(Transcribed page contents)

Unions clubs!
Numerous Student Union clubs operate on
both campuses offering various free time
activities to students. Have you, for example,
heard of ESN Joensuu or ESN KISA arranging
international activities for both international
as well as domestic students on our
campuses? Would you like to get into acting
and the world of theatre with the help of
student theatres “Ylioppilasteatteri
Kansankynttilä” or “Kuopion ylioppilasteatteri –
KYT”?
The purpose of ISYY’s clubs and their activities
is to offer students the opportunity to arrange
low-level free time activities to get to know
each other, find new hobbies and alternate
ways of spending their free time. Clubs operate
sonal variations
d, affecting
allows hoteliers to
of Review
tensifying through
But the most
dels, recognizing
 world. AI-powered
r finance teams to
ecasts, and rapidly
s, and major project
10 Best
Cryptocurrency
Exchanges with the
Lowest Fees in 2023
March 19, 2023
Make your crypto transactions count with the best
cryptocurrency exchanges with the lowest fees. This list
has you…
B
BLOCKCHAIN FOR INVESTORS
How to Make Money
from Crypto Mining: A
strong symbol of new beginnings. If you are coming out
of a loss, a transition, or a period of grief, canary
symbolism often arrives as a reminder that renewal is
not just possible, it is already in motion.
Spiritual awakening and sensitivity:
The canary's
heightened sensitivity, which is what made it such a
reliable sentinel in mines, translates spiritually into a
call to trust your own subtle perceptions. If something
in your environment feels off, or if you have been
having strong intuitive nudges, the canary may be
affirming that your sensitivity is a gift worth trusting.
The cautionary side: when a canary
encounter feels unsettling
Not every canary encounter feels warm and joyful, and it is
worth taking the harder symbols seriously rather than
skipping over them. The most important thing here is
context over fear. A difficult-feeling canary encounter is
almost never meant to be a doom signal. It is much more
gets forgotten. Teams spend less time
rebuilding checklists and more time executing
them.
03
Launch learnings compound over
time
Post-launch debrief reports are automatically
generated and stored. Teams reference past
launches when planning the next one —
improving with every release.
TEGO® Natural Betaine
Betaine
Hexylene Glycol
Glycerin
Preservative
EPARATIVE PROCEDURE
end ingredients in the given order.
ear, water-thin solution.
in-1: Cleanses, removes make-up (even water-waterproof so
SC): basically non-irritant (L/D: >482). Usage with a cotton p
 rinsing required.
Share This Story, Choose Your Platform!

What the task asks
Only the lines above, from the first through the one holding "having strong intuitive", are to be output, and they must be copied exactly.

Solution for this problem
Unions clubs!
Numerous Student Union clubs operate on
both campuses offering various free time
activities to students. Have you, for example,
heard of ESN Joensuu or ESN KISA arranging
international activities for both international
as well as domestic students on our
campuses? Would you like to get into acting
and the world of theatre with the help of
student theatres “Ylioppilasteatteri
Kansankynttilä” or “Kuopion ylioppilasteatteri –
KYT”?
The purpose of ISYY’s clubs and their activities
is to offer students the opportunity to arrange
low-level free time activities to get to know
each other, find new hobbies and alternate
ways of spending their free time. Clubs operate
sonal variations
d, affecting
allows hoteliers to
of Review
tensifying through
But the most
dels, recognizing
 world. AI-powered
r finance teams to
ecasts, and rapidly
s, and major project
10 Best
Cryptocurrency
Exchanges with the
Lowest Fees in 2023
March 19, 2023
Make your crypto transactions count with the best
cryptocurrency exchanges with the lowest fees. This list
has you…
B
BLOCKCHAIN FOR INVESTORS
How to Make Money
from Crypto Mining: A
strong symbol of new beginnings. If you are coming out
of a loss, a transition, or a period of grief, canary
symbolism often arrives as a reminder that renewal is
not just possible, it is already in motion.
Spiritual awakening and sensitivity:
The canary's
heightened sensitivity, which is what made it such a
reliable sentinel in mines, translates spiritually into a
call to trust your own subtle perceptions. If something
in your environment feels off, or if you have been
having strong intuitive nudges, the canary may be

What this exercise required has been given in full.